The Xindi shuttle set had been constructed for "Hatchery", while a new set was constructed for the bridge of the Enterprise-J, which consisted mostly of a green screen. The future Enterprise was designed by Doug Drexler, who drew the first design only two days prior to the production meeting for the episode. The computer generated model was created in a few hours, and Drexler later said that they would have finished it differently. He imagined that the vessel was so large that there would be universities and entire parks on board, with the turbolifts replaced by short range transporters. More than one design was created, with the final version created with elements from different designs. One of the elements incorporated into the version seen on screen was a reduction in the size of the warp nacelle supports as Drexler said that he did not like that they had increased in size. John Eaves also created a number of designs for aquatic Xindi vessels for use in the episode, as well as a rejected design for the superweapon.

==Reception==
"Azati Prime" was first aired in the United States on UPN on March 3, 2004. It received a 2.6/4 percent share among adults. This means that it was seen by 2.6 percent of all households, and four percent of all of those watching television at the time of the broadcast. Enterprise was the sixth most watched program in the time slot, behind Smallville on The WB. It was estimated that "Azati Prime" was watched by 4.02 million viewers, which was less than recent episodes had received.

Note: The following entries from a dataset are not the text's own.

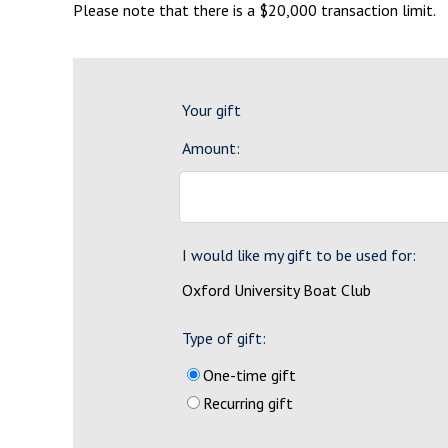
Please note that there is a $20,000 transaction limit.
Your gift
Amount:
I would like my gift to be used for:
Oxford University Boat Club
Type of gift:
One-time gift
Recurring gift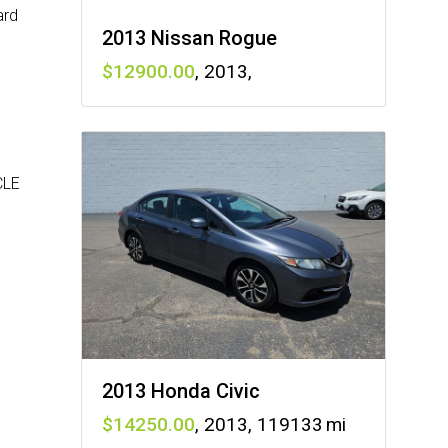
ard
2013 Nissan Rogue
12900
,
2013
,
CLE
2013 Honda Civic
14250
,
2013
,
119133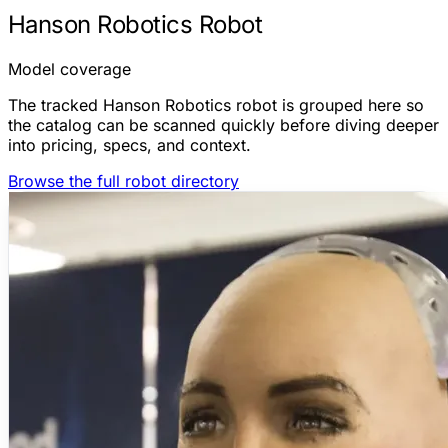
Hanson Robotics Robot
Model coverage
The tracked Hanson Robotics robot is grouped here so
the catalog can be scanned quickly before diving deeper
into pricing, specs, and context.
Browse the full robot directory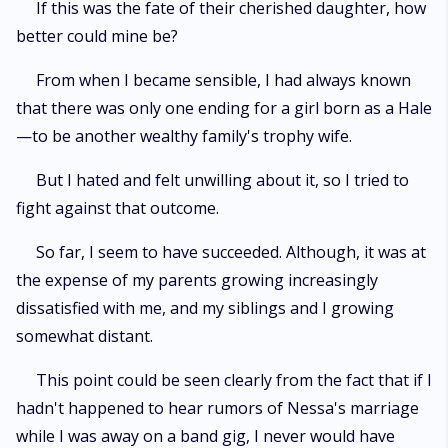
If this was the fate of their cherished daughter, how
better could mine be?
From when I became sensible, I had always known
that there was only one ending for a girl born as a Hale
—to be another wealthy family's trophy wife.
But I hated and felt unwilling about it, so I tried to
fight against that outcome.
So far, I seem to have succeeded. Although, it was at
the expense of my parents growing increasingly
dissatisfied with me, and my siblings and I growing
somewhat distant.
This point could be seen clearly from the fact that if I
hadn't happened to hear rumors of Nessa's marriage
while I was away on a band gig, I never would have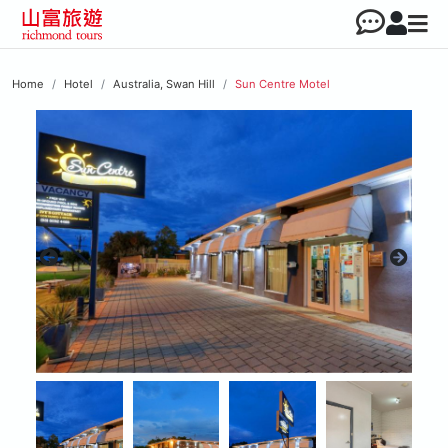
Home
Hotel
Australia, Swan Hill
Sun Centre Motel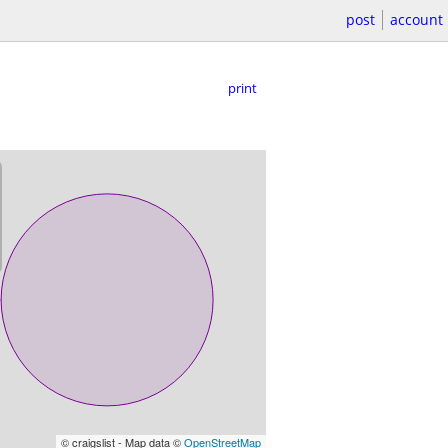
post
account
print
© craigslist - Map data ©
OpenStreetMap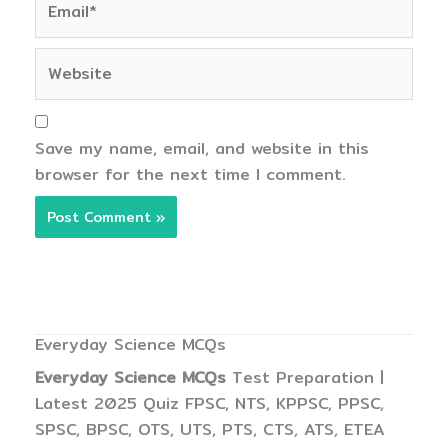
Website
Save my name, email, and website in this
browser for the next time I comment.
Everyday Science MCQs
Everyday Science MCQs
Test Preparation |
Latest 2025 Quiz FPSC, NTS, KPPSC, PPSC,
SPSC, BPSC, OTS, UTS, PTS, CTS, ATS, ETEA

Michelle Erica Green of TrekNation compared elements of the episode to the Star Wars franchise, such as the Xindi super-weapon standing in for the Death Star. She found the pacing made the episode "engrossing" and thought that the action sequences would qualify it for technical Emmy Awards. She said that the one flaw in the episode was the characterization of Archer and T'Pol, as she felt that some of their actions were implausible. Jamahl Epsicokhan on his website Jammer's Reviews, gave "Azati Prime" a rating of three and a half out of four. He thought it was compelling and was impressed with how elements of earlier episodes were brought together, also saying that it was "possibly the most entertaining episode of Enterprise yet this season". Aint It Cool News gave the episode a rating of 3.5 out of five, and generally praised the episode, but complained that Archer found himself in a prison cell yet again. Film and television critic Jordan Hoffman gave the episode four out of five, and said that the Xindi story-line was reaching a peak.

James Gray writing for The Digital Fix said "Azati Prime" was probably the best episode in the series yet, and had the best space battle scene of all Star Trek television and movies up to that time. Io9 ranked the spacecraft design shown in this episode, the Enterprise-J, as the eleventh best version of the starship Enterprise in the Star Trek franchise.

==Home media release==
The only home media release of "Azati Prime" has been as part of the season three DVD box set, released in the United States on September 27, 2005. The Blu-ray release of Enterprise was announced in early 2013 and season three is expected to be released in January 2014.